# Description of the task
Give back every record precisely.

# Data excerpts
──────────

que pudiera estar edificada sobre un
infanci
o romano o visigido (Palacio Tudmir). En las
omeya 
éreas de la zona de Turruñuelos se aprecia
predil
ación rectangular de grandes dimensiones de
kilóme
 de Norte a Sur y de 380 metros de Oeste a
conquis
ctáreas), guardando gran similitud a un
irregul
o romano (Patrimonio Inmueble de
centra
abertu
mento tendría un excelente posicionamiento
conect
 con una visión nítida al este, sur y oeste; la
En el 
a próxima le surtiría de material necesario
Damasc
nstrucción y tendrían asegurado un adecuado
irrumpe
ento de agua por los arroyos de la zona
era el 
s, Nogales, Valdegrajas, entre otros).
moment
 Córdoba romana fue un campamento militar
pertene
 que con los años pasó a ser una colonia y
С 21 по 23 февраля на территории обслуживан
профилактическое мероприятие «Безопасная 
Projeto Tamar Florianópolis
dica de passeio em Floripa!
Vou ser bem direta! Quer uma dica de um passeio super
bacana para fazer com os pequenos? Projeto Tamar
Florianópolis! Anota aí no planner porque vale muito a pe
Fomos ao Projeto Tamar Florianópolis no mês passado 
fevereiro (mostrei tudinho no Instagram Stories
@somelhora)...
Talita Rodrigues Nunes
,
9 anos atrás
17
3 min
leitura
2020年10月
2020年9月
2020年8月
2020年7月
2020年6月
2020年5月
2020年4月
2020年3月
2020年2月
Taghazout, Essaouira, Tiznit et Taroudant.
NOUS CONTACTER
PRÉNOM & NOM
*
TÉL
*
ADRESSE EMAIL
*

──────────

# Exercise answer
que pudiera estar edificada sobre un
infanci
o romano o visigido (Palacio Tudmir). En las
omeya 
éreas de la zona de Turruñuelos se aprecia
predil
ación rectangular de grandes dimensiones de
kilóme
 de Norte a Sur y de 380 metros de Oeste a
conquis
ctáreas), guardando gran similitud a un
irregul
o romano (Patrimonio Inmueble de
centra
abertu
mento tendría un excelente posicionamiento
conect
 con una visión nítida al este, sur y oeste; la
En el 
a próxima le surtiría de material necesario
Damasc
nstrucción y tendrían asegurado un adecuado
irrumpe
ento de agua por los arroyos de la zona
era el 
s, Nogales, Valdegrajas, entre otros).
moment
 Córdoba romana fue un campamento militar
pertene
 que con los años pasó a ser una colonia y
С 21 по 23 февраля на территории обслуживан
профилактическое мероприятие «Безопасная 
Projeto Tamar Florianópolis
dica de passeio em Floripa!
Vou ser bem direta! Quer uma dica de um passeio super
bacana para fazer com os pequenos? Projeto Tamar
Florianópolis! Anota aí no planner porque vale muito a pe
Fomos ao Projeto Tamar Florianópolis no mês passado 
fevereiro (mostrei tudinho no Instagram Stories
@somelhora)...
Talita Rodrigues Nunes
,
9 anos atrás
17
3 min
leitura
2020年10月
2020年9月
2020年8月
2020年7月
2020年6月
2020年5月
2020年4月
2020年3月
2020年2月
Taghazout, Essaouira, Tiznit et Taroudant.
NOUS CONTACTER
PRÉNOM & NOM
*
TÉL
*
ADRESSE EMAIL
*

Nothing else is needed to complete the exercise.